LEED, qui signifie Leadership in Energy and Environmental Design, est administré par le Conseil du bâtiment durable du Canada et fournit un classement à quatre niveaux de la performance environnementale d’un bâtiment, en commençant par la certification, de l’argent de base, de l’or, et évaluations de platine. Les bâtiments peuvent accumuler des crédits en six catégories liées aux impacts environnementaux: l’utilisation des terres et l’aménagement du site, l’efficacité de l’eau, la performance énergétique et la réduction des émissions, l’utilisation efficace et/ou réutilisation des produits, des matériaux et des ressources, la qualité des environnements intérieurs et innovation environnementale globale. La certification exige une attention particulière aux détails divers sur les performances d’un bâtiment dans chacune de ces catégories.

Les bâtiments LEED offrent des avantages clairs à leurs propriétaires ou occupants. D’une part, l’accent mis sur la performance énergétique se traduit par des coûts d’exploitation nettement plus bas. Moins tangible, mais non moins importante, est le bénéfice de la qualité de l’air intérieur et l’exposition à la lumière naturelle. LEED offre un certain nombre de crédits pour l’utilisation de produits comme les tapis, les peintures, les adhésifs, mastics et qui contiennent moins de composés organiques volatils qui polluent l’environnement intérieur. C’est important, car de nombreux bâtiments conçus au cours des deux dernières décennies ont un air intérieur qui est pire que l’air extérieur.

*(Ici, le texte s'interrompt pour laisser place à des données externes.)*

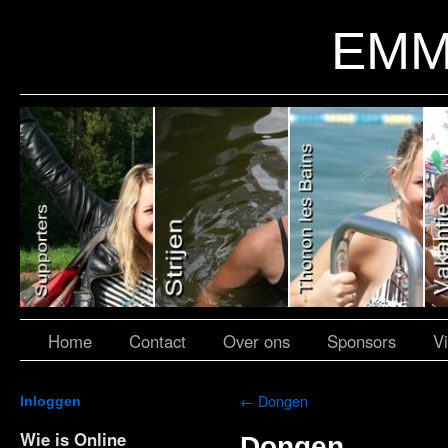
EMM
Home
Contact
Over ons
Sponsors
V
←
Dongen
Inloggen
Wie is Online
Dongen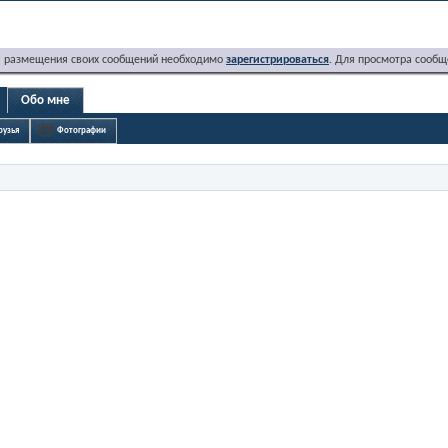
я размещения своих сообщений необходимо
зарегистрироваться
. Для просмотра сообщ
Обо мне
рузья
Фотографии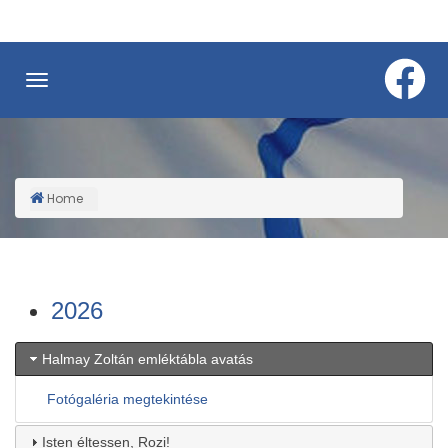
Skip
to
main
content
Home
Breadcrumb
2026
Halmay Zoltán emléktábla avatás
Fotógaléria megtekintése
Isten éltessen, Rozi!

La plupart des bâtiments LEED à ce jour sont d’ordre institutionnel, gouvernemental ou commercial. Quand il s’agit de bâtiments résidentiels, en particulier les immeubles en copropriété à logements multiples, il y a très peu d’exemples. Ceci est largement dû à l’économie de l’industrie du développement résidentiel et les coûts supplémentaires associés aux produits de qualité supérieure, la conception et le contrôle qualité.

Cependant, la réalisation des normes élevées de performance environnementale va à l’encontre du chœur de la sagesse conventionnelle qui a si longtemps dit qu’il va coûter trop cher et les acheteurs ne sont pas prêts à payer? Il s’agit d’une question importante pour l’industrie des condominiums. Les constructeurs de condos n’ont qu’une seule chance de recouvrer leurs coûts de construction et de faire des profits. Si les acheteurs ne sont pas disposés à payer plus cher, alors il n’y a aucun avantage pour le constructeur de dépenser plus dans le but d’améliorer l’efficacité énergétique de ces condos. En outre, la hausse des prix n’est pas la meilleure réponse à partir d’une perspective d’équité sociale. D’une part, il ferait un bâtiment vert un bien de luxe et trop coûteux pour que les personnes qui pourraient bénéficier d’une maintenance réduite coûte le plus cher.

L’Amérique du Nord et le Canada, en particulier, ont encore du rattrapage à faire quand il s’agit de l’amélioration de la performance environnementale des immeubles à condos et à logements multiples. Mais grâce à des programmes d’évaluation rigoureuses tels que LEED, nos villes seront bientôt ornée d’exemples de bâtiments verts dignes d’un nouveau siècle.